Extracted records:
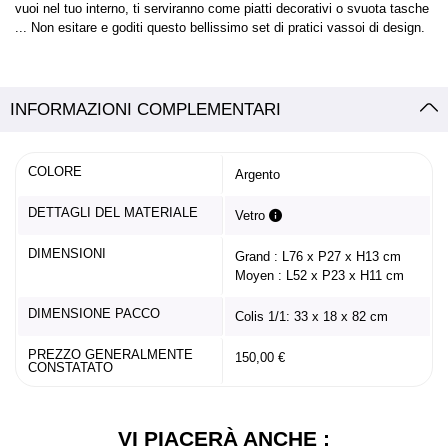
vuoi nel tuo interno, ti serviranno come piatti decorativi o svuota tasche
... Non esitare e goditi questo bellissimo set di pratici vassoi di design.
INFORMAZIONI COMPLEMENTARI
COLORE
Argento
DETTAGLI DEL MATERIALE
Vetro
DIMENSIONI
Grand : L76 x P27 x H13 cm
Moyen : L52 x P23 x H11 cm
DIMENSIONE PACCO
Colis 1/1: 33 x 18 x 82 cm
PREZZO GENERALMENTE
150,00 €
CONSTATATO
VI PIACERÀ ANCHE :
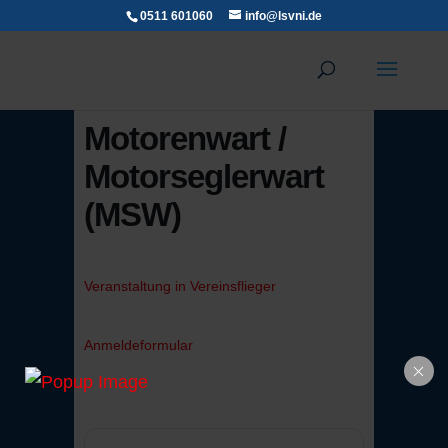
0511 601060
info@lsvni.de
Motorenwart /
Motorseglerwart
(MSW)
Veranstaltung in Vereinsflieger
Anmeldeformular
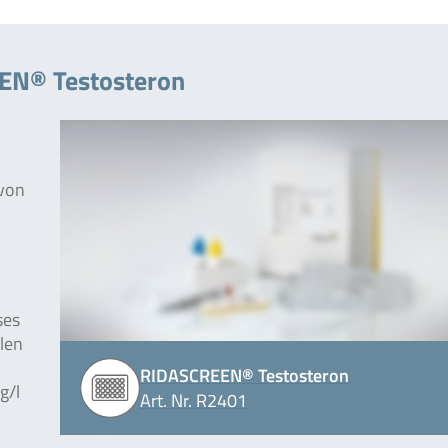
EN® Testosteron
von
ses
alen
RIDASCREEN® Testosteron
g/l
Art. Nr. R2401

WHAT NEEDS TO BE DONE
Retyped exactly, the lines from the one holding "Motorenwart /" through the last line of the data above are the whole answer. Pictures stay out.

WRITTEN ANSWER
Motorenwart /
Motorseglerwart
(MSW)
Veranstaltung in Vereinsflieger
Anmeldeformular
EN® Testosteron
von
ses
alen
RIDASCREEN® Testosteron
g/l
Art. Nr. R2401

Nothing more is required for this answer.